Stored data entries —
⟨

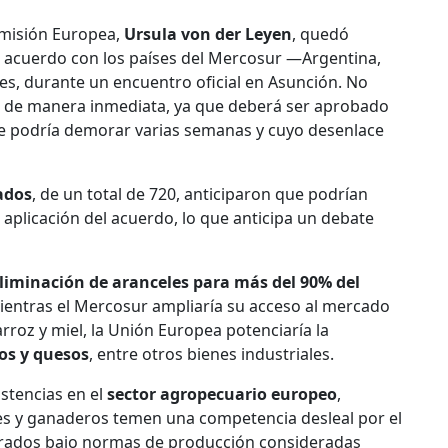
Comisión Europea,
Ursula von der Leyen
, quedó
l acuerdo con los países del Mercosur —Argentina,
es, durante un encuentro oficial en Asunción. No
or de manera inmediata, ya que deberá ser aprobado
e podría demorar varias semanas y cuyo desenlace
ados
, de un total de 720, anticiparon que podrían
la aplicación del acuerdo, lo que anticipa un debate
liminación de aranceles para más del 90% del
entras el Mercosur ampliaría su acceso al mercado
roz y miel, la Unión Europea potenciaría la
os y quesos
, entre otros bienes industriales.
stencias en el
sector agropecuario europeo
,
es y ganaderos temen una competencia desleal por el
rados bajo normas de producción consideradas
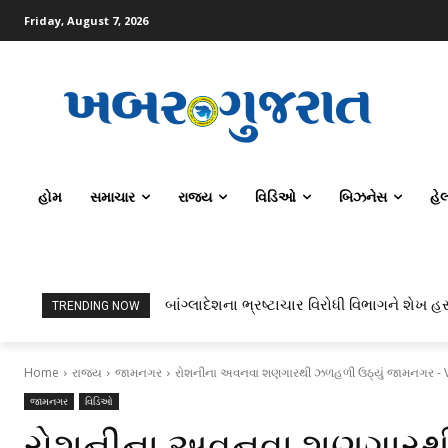
Friday, August 7, 2026
હોમ
સમાચાર
રાજ્ય
વિડિઓ
બિઝનેસ
હે
બાંગ્લાદેશના ભ્રષ્ટાચાર વિરોધી વિભાગને શેખ હસ
TRENDING NOW
Home
રાજ્ય
જામનગર
રોશનીના અવનવા શણગારથી ઝળહળી ઉઠ્યું જામનગર - 
જામનગર
વિડિઓ
રોશનીના અવનવા શણગારથ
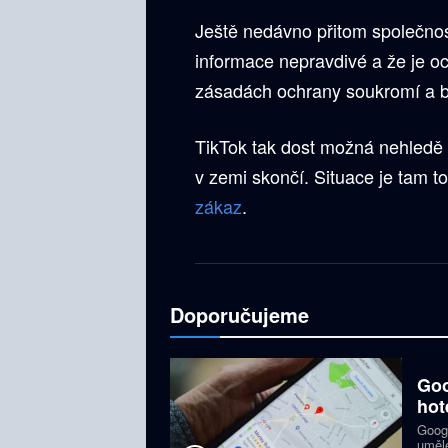
Ještě nedávno přitom společno
informace nepravdivé a že je och
zásadách ochrany soukromí a b
TikTok tak dost možná nehledě
v zemi skončí. Situace je tam t
zákaz
.
Doporučujeme
Goo
hot
Googl
umělé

⟩

Exercise requirements — Retype the data above as given, letting no picture into the copy.

Solution to this exercise —
Comisión Europea,
Ursula von der Leyen
, quedó
l acuerdo con los países del Mercosur —Argentina,
es, durante un encuentro oficial en Asunción. No
or de manera inmediata, ya que deberá ser aprobado
e podría demorar varias semanas y cuyo desenlace
ados
, de un total de 720, anticiparon que podrían
la aplicación del acuerdo, lo que anticipa un debate
liminación de aranceles para más del 90% del
entras el Mercosur ampliaría su acceso al mercado
roz y miel, la Unión Europea potenciaría la
os y quesos
, entre otros bienes industriales.
stencias en el
sector agropecuario europeo
,
es y ganaderos temen una competencia desleal por el
rados bajo normas de producción consideradas
Friday, August 7, 2026
હોમ
સમાચાર
રાજ્ય
વિડિઓ
બિઝનેસ
હે
બાંગ્લાદેશના ભ્રષ્ટાચાર વિરોધી વિભાગને શેખ હસ
TRENDING NOW
Home
રાજ્ય
જામનગર
રોશનીના અવનવા શણગારથી ઝળહળી ઉઠ્યું જામનગર - 
જામનગર
વિડિઓ
રોશનીના અવનવા શણગારથ
Ještě nedávno přitom společno
informace nepravdivé a že je och
zásadách ochrany soukromí a b
TikTok tak dost možná nehledě
v zemi skončí. Situace je tam t
zákaz
.
Doporučujeme
Goo
hot
Googl
umělé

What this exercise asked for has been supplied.